*** Begin section ***

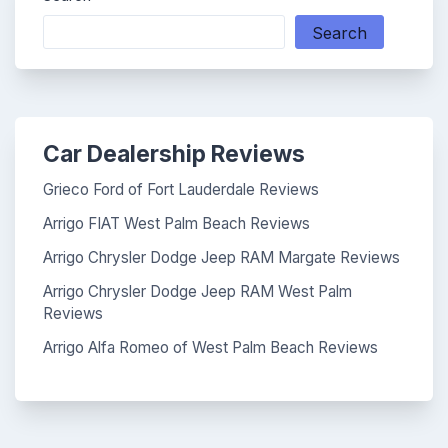
Search
Car Dealership Reviews
Grieco Ford of Fort Lauderdale Reviews
Arrigo FIAT West Palm Beach Reviews
Arrigo Chrysler Dodge Jeep RAM Margate Reviews
Arrigo Chrysler Dodge Jeep RAM West Palm
Reviews
Arrigo Alfa Romeo of West Palm Beach Reviews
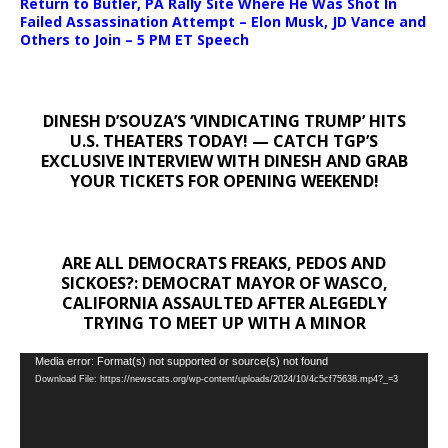
Return to Butler, PA Rally Site Where He Was Shot In
Failed Assassination Attempt – Elon Musk, JD Vance and
Others to Join – 5 PM ET Speech
DINESH D’SOUZA’S ‘VINDICATING TRUMP’ HITS
U.S. THEATERS TODAY! — CATCH TGP’S
EXCLUSIVE INTERVIEW WITH DINESH AND GRAB
YOUR TICKETS FOR OPENING WEEKEND!
ARE ALL DEMOCRATS FREAKS, PEDOS AND
SICKOES?: DEMOCRAT MAYOR OF WASCO,
CALIFORNIA ASSAULTED AFTER ALEGEDLY
TRYING TO MEET UP WITH A MINOR
Video
Media error: Format(s) not supported or source(s) not found
Download File: https://newscats.org/wp-content/uploads/2024/10/4c5cf75638.mp4?_=3
Player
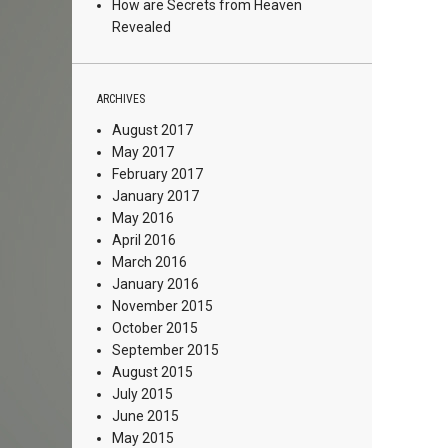
How are Secrets from Heaven
Revealed
ARCHIVES
August 2017
May 2017
February 2017
January 2017
May 2016
April 2016
March 2016
January 2016
November 2015
October 2015
September 2015
August 2015
July 2015
June 2015
May 2015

*** End section ***

*WHAT THE TASK ASKS*
From the line containing "Return to Butler, PA" down to the last line of the entries above, copy each line exactly and nothing more. Leave pictures out.

*PROBLEM SOLUTION*
Return to Butler, PA Rally Site Where He Was Shot In
Failed Assassination Attempt – Elon Musk, JD Vance and
Others to Join – 5 PM ET Speech
DINESH D’SOUZA’S ‘VINDICATING TRUMP’ HITS
U.S. THEATERS TODAY! — CATCH TGP’S
EXCLUSIVE INTERVIEW WITH DINESH AND GRAB
YOUR TICKETS FOR OPENING WEEKEND!
ARE ALL DEMOCRATS FREAKS, PEDOS AND
SICKOES?: DEMOCRAT MAYOR OF WASCO,
CALIFORNIA ASSAULTED AFTER ALEGEDLY
TRYING TO MEET UP WITH A MINOR
Video
Media error: Format(s) not supported or source(s) not found
Download File: https://newscats.org/wp-content/uploads/2024/10/4c5cf75638.mp4?_=3
Player
How are Secrets from Heaven
Revealed
ARCHIVES
August 2017
May 2017
February 2017
January 2017
May 2016
April 2016
March 2016
January 2016
November 2015
October 2015
September 2015
August 2015
July 2015
June 2015
May 2015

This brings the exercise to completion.